→ PROBLEM REQUIREMENTS:
Look through the lines below and copy each one that includes "axis".

→ DATA PROVIDED:

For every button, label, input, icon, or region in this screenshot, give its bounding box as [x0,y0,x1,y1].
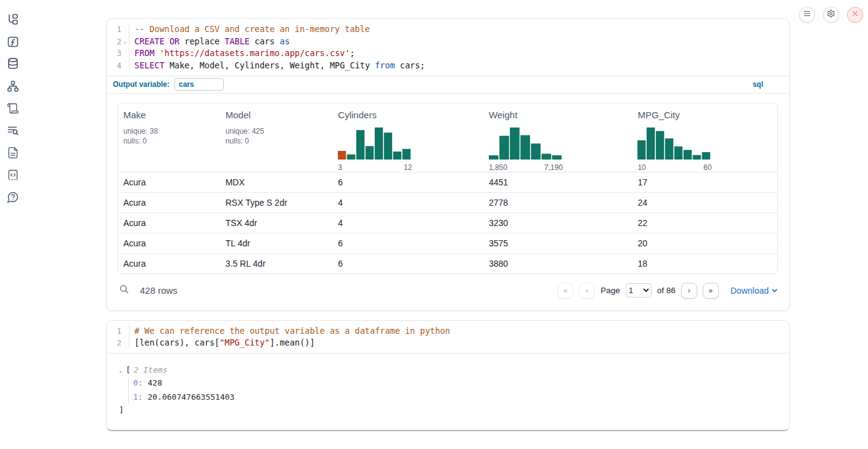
python-cell: 1# We can reference the output variable … [106,320,790,431]
page-select[interactable]: 1 [626,283,652,297]
tree-entry: 0: 428 [133,376,777,390]
function-square-icon[interactable] [7,36,19,48]
column-stat: unique: 425 [226,126,329,137]
settings-button[interactable] [823,7,839,23]
snippets-icon[interactable] [7,169,19,181]
scroll-icon[interactable] [7,102,19,115]
tree-open-bracket: [ [126,365,131,374]
code-line[interactable]: 4SELECT Make, Model, Cylinders, Weight, … [107,60,789,72]
notebook-actions [799,7,863,23]
column-header-make: Makeunique: 38nulls: 0 [118,110,221,172]
table-cell: 6 [333,238,484,248]
column-name[interactable]: Model [226,110,329,120]
code-text: [len(cars), cars["MPG_City"].mean()] [129,337,315,349]
notebook-cells: 1-- Download a CSV and create an in-memo… [106,18,790,431]
language-badge[interactable]: sql [753,80,783,89]
tree-entry-key: 1 [133,392,138,402]
table-cell: 6 [333,259,484,269]
shutdown-close-icon [851,9,859,20]
hierarchy-icon[interactable] [7,80,19,92]
table-cell: Acura [118,177,221,187]
last-page-button[interactable]: » [703,283,719,299]
line-number: 1 [107,23,121,36]
column-name[interactable]: MPG_City [637,110,772,120]
histogram-axis-labels: 1,8507,190 [489,163,563,172]
table-cell: MDX [221,177,334,187]
previous-page-button[interactable]: ‹ [579,283,595,299]
column-header-model: Modelunique: 425nulls: 0 [221,110,334,172]
histogram-axis-labels: 1060 [637,163,711,172]
sql-cell-output: Makeunique: 38nulls: 0Modelunique: 425nu… [107,93,789,310]
database-icon[interactable] [7,57,19,70]
left-sidebar [0,0,27,449]
column-header-weight: Weight1,8507,190 [484,110,633,172]
table-cell: 3230 [484,218,633,228]
chevron-down-icon [771,286,778,296]
output-variable-input[interactable] [174,78,224,91]
code-line[interactable]: 1-- Download a CSV and create an in-memo… [107,23,789,36]
next-page-button[interactable]: › [681,283,697,299]
table-row[interactable]: AcuraTSX 4dr4323022 [118,212,777,233]
column-name[interactable]: Make [123,110,216,120]
python-cell-output: ⌄ [ 2 Items 0: 4281: 20.060747663551403 … [107,353,789,430]
table-cell: TL 4dr [221,238,334,248]
table-row[interactable]: AcuraMDX6445117 [118,172,777,192]
table-cell: 2778 [484,198,633,208]
code-line[interactable]: 2⌄CREATE OR replace TABLE cars as [107,36,789,48]
fold-gutter [121,60,129,72]
data-table: Makeunique: 38nulls: 0Modelunique: 425nu… [118,103,778,274]
search-icon[interactable] [119,284,129,297]
settings-gear-icon [827,9,835,20]
help-icon[interactable] [7,191,19,203]
table-row[interactable]: Acura3.5 RL 4dr6388018 [118,253,777,273]
table-cell: 3575 [484,238,633,248]
line-number: 4 [107,60,121,72]
code-line[interactable]: 1# We can reference the output variable … [107,325,789,338]
table-cell: 3880 [484,259,633,269]
column-name[interactable]: Weight [489,110,628,120]
table-cell: Acura [118,218,221,228]
sql-code-editor[interactable]: 1-- Download a CSV and create an in-memo… [107,19,789,76]
code-line[interactable]: 2[len(cars), cars["MPG_City"].mean()] [107,337,789,349]
fold-gutter [121,23,129,36]
tree-item-count: 2 Items [134,365,168,374]
code-text: # We can reference the output variable a… [129,325,450,338]
line-number: 2 [107,337,121,349]
page-of-label: of 86 [657,286,676,295]
code-text: SELECT Make, Model, Cylinders, Weight, M… [129,60,425,72]
file-tree-icon[interactable] [7,14,19,26]
fold-chevron-icon[interactable]: ⌄ [121,36,129,48]
code-text: FROM 'https://datasets.marimo.app/cars.c… [129,47,355,60]
first-page-button[interactable]: « [557,283,573,299]
table-cell: 22 [633,218,777,228]
table-cell: 18 [633,259,777,269]
tree-entries: 0: 4281: 20.060747663551403 [128,376,777,404]
tree-entry-key: 0 [133,378,138,387]
fold-gutter [121,325,129,338]
line-number: 2 [107,36,121,48]
column-name[interactable]: Cylinders [338,110,479,120]
table-cell: 3.5 RL 4dr [221,259,334,269]
sql-cell: 1-- Download a CSV and create an in-memo… [106,18,790,311]
histogram-axis-labels: 312 [338,163,412,172]
table-cell: 20 [633,238,777,248]
column-stat: nulls: 0 [123,136,216,147]
search-list-icon[interactable] [7,124,19,137]
table-cell: 4451 [484,177,633,187]
tree-entry-value: 20.060747663551403 [147,392,234,402]
tree-collapse-icon[interactable]: ⌄ [119,367,126,373]
table-row[interactable]: AcuraRSX Type S 2dr4277824 [118,192,777,212]
code-line[interactable]: 3FROM 'https://datasets.marimo.app/cars.… [107,47,789,60]
download-label: Download [731,286,769,296]
table-cell: 4 [333,198,484,208]
fold-gutter [121,337,129,349]
document-icon[interactable] [7,147,19,159]
code-text: -- Download a CSV and create an in-memor… [129,23,370,36]
table-cell: RSX Type S 2dr [221,198,334,208]
download-button[interactable]: Download [731,286,778,296]
shutdown-button[interactable] [847,7,863,23]
table-cell: 24 [633,198,777,208]
table-row[interactable]: AcuraTL 4dr6357520 [118,233,777,253]
python-code-editor[interactable]: 1# We can reference the output variable … [107,321,789,353]
menu-button[interactable] [799,7,815,23]
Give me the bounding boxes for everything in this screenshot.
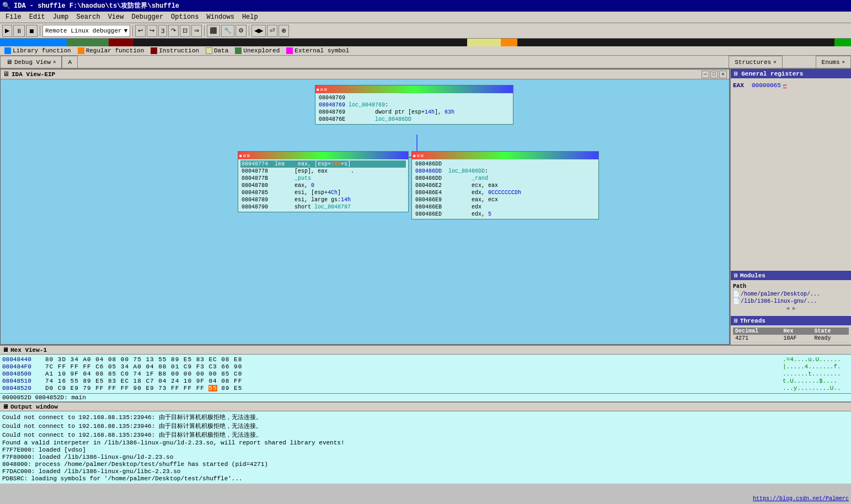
menu-item-windows[interactable]: Windows [204, 13, 238, 22]
map-library [0, 39, 67, 46]
tab-structures-close[interactable]: ✕ [773, 59, 776, 65]
minimize-button[interactable]: ─ [702, 71, 709, 78]
thread-decimal-0: 4271 [733, 335, 781, 342]
thread-row-0: 4271 10AF Ready [733, 335, 849, 342]
map-empty2 [517, 39, 834, 46]
thread-col-hex: Hex [781, 328, 812, 335]
flow-block-2-body: 08048774 lea eax, [esp+58h+s] 08048778 [… [238, 159, 408, 212]
hex-row-2: 08048500 A1 10 9F 04 08 85 C0 74 1F B8 0… [2, 371, 849, 377]
hex-highlight-byte: 55 [208, 385, 217, 392]
menu-item-options[interactable]: Options [168, 13, 202, 22]
hex-content: 08048440 80 3D 34 A0 04 08 00 75 13 55 8… [0, 355, 851, 393]
path-item-1: 📄 /lib/i386-linux-gnu/... [733, 298, 849, 304]
tab-structures[interactable]: Structures ✕ [729, 56, 782, 68]
path-icon-1: 📄 [733, 298, 740, 304]
thread-col-state: State [812, 328, 849, 335]
output-line-0: Could not connect to 192.168.88.135:2394… [2, 413, 849, 421]
stop-button[interactable]: ⏹ [26, 25, 38, 37]
toolbar-sep-2 [132, 25, 133, 36]
tb-btn-2[interactable]: ↪ [147, 25, 157, 37]
tb-btn-3[interactable]: 3 [158, 25, 167, 37]
tab-enums-close[interactable]: ✕ [842, 59, 845, 65]
flow-block-1: ■ ⚙ ⊞ 08048769 08048769 loc_8048769: 080… [315, 85, 513, 125]
tb-btn-8[interactable]: 🔧 [221, 25, 234, 37]
tab-debug-view-close[interactable]: ✕ [53, 59, 56, 65]
hex-status-text: 0000052D 0804852D: main [2, 394, 86, 401]
hex-row-4: 08048520 D0 C9 E9 79 FF FF FF 90 E9 73 F… [2, 385, 849, 392]
flow-block-3-row-4: 080486E4 edx, 0CCCCCCCDh [414, 189, 596, 196]
restore-button[interactable]: □ [710, 71, 718, 78]
reg-eax-row: EAX 00000065 ↩ [733, 82, 849, 89]
map-instruction [109, 39, 133, 46]
flow-block-2: ■ ⚙ ⊞ 08048774 lea eax, [esp+58h+s] 0804… [238, 151, 409, 212]
tab-debug-view-icon: 🖥 [6, 58, 12, 66]
output-line-7: F7DAC000: loaded /lib/i386-linux-gnu/lib… [2, 468, 849, 475]
output-title: Output window [10, 404, 58, 410]
legend-regular: Regular function [78, 47, 144, 54]
title-icon: 🔍 [2, 2, 10, 10]
hex-ascii-3: t.U.......$.... [783, 378, 849, 384]
flow-block-3: ■ ⚙ ⊞ 080486DD 080486DD loc_80486DD: 080… [411, 151, 599, 219]
pause-button[interactable]: ⏸ [13, 25, 25, 37]
flow-block-3-row-7: 080486ED edx, 5 [414, 211, 596, 218]
ida-view[interactable]: 🖥 IDA View-EIP ─ □ ✕ [0, 69, 730, 345]
flow-block-2-row-2: 0804877B _puts [240, 175, 406, 182]
path-scroll: ◀ ▶ [733, 305, 849, 312]
reg-eax-link[interactable]: ↩ [783, 82, 787, 89]
tab-a-label: A [68, 59, 72, 66]
tab-bar: 🖥 Debug View ✕ A Structures ✕ Enums ✕ [0, 56, 851, 69]
output-line-3: Found a valid interpeter in /lib/i386-li… [2, 439, 849, 446]
tb-btn-12[interactable]: ⊕ [279, 25, 289, 37]
map-bar [0, 39, 851, 46]
flow-block-1-body: 08048769 08048769 loc_8048769: 08048769 … [315, 93, 513, 124]
tb-btn-10[interactable]: ◀▶ [251, 25, 266, 37]
legend-library-label: Library function [13, 47, 71, 54]
legend-instruction-color [151, 47, 157, 54]
flow-block-2-row-0: 08048774 lea eax, [esp+58h+s] [240, 160, 406, 168]
thread-hex-0: 10AF [781, 335, 812, 342]
tb-btn-4[interactable]: ↷ [168, 25, 179, 37]
flow-block-1-row-3: 0804876E loc_80486DD [318, 116, 511, 123]
legend-instruction-label: Instruction [159, 47, 199, 54]
legend-library: Library function [4, 47, 71, 54]
tb-btn-1[interactable]: ↩ [135, 25, 146, 37]
output-icon: 🖥 [2, 403, 8, 410]
menu-item-view[interactable]: View [105, 13, 127, 22]
close-button[interactable]: ✕ [719, 71, 727, 78]
title-text: IDA - shuffle F:\haoduo\ts\攻防世界\shuffle [14, 1, 179, 10]
tab-a[interactable]: A [62, 56, 78, 68]
menu-item-help[interactable]: Help [239, 13, 261, 22]
flow-block-2-row-5: 08048789 esi, large gs:14h [240, 196, 406, 203]
chevron-down-icon: ▼ [124, 28, 128, 34]
flow-graph-area: ■ ⚙ ⊞ 08048769 08048769 loc_8048769: 080… [1, 79, 729, 344]
tb-btn-5[interactable]: ⊡ [180, 25, 190, 37]
tb-btn-6[interactable]: ⇒ [191, 25, 202, 37]
menu-item-search[interactable]: Search [73, 13, 103, 22]
tab-debug-view[interactable]: 🖥 Debug View ✕ [0, 56, 62, 68]
toolbar: ▶ ⏸ ⏹ Remote Linux debugger ▼ ↩ ↪ 3 ↷ ⊡ … [0, 23, 851, 39]
map-empty [133, 39, 467, 46]
flow-block-3-row-5: 080486E9 eax, ecx [414, 196, 596, 203]
menu-item-debugger[interactable]: Debugger [128, 13, 167, 22]
map-data [467, 39, 501, 46]
menu-item-jump[interactable]: Jump [50, 13, 72, 22]
tb-btn-9[interactable]: ⚙ [236, 25, 247, 37]
block2-icon2: ⚙ [243, 153, 246, 158]
tab-enums[interactable]: Enums ✕ [816, 56, 851, 68]
play-button[interactable]: ▶ [2, 25, 12, 37]
flow-block-1-row-0: 08048769 [318, 94, 511, 101]
menu-item-file[interactable]: File [2, 13, 25, 22]
ida-view-controls: ─ □ ✕ [702, 71, 727, 78]
registers-panel: ⊞ General registers EAX 00000065 ↩ ⊞ Mod… [730, 69, 851, 345]
legend-external-label: External symbol [295, 47, 349, 54]
debugger-dropdown[interactable]: Remote Linux debugger ▼ [42, 25, 130, 37]
tb-btn-11[interactable]: ⏎ [267, 25, 277, 37]
legend-data: Data [206, 47, 228, 54]
menu-item-edit[interactable]: Edit [26, 13, 49, 22]
flow-block-2-row-6: 08048790 short loc_8048797 [240, 203, 406, 211]
output-header: 🖥 Output window [0, 403, 851, 411]
tb-btn-7[interactable]: ⬛ [207, 25, 220, 37]
flow-block-1-header: ■ ⚙ ⊞ [315, 85, 513, 93]
hex-addr-0: 08048440 [2, 356, 41, 363]
hex-panel: 🖥 Hex View-1 08048440 80 3D 34 A0 04 08 … [0, 345, 851, 401]
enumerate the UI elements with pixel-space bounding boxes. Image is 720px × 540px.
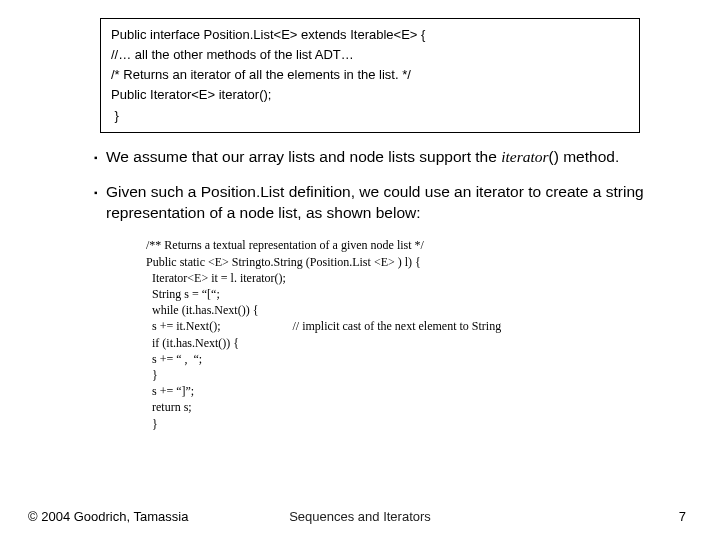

→ REPLY:
histogram-axis-labels: 1,8507,190 [489,163,563,172]
histogram-axis-labels: 1060 [637,163,711,172]
histogram-axis-labels: 312 [338,163,412,172]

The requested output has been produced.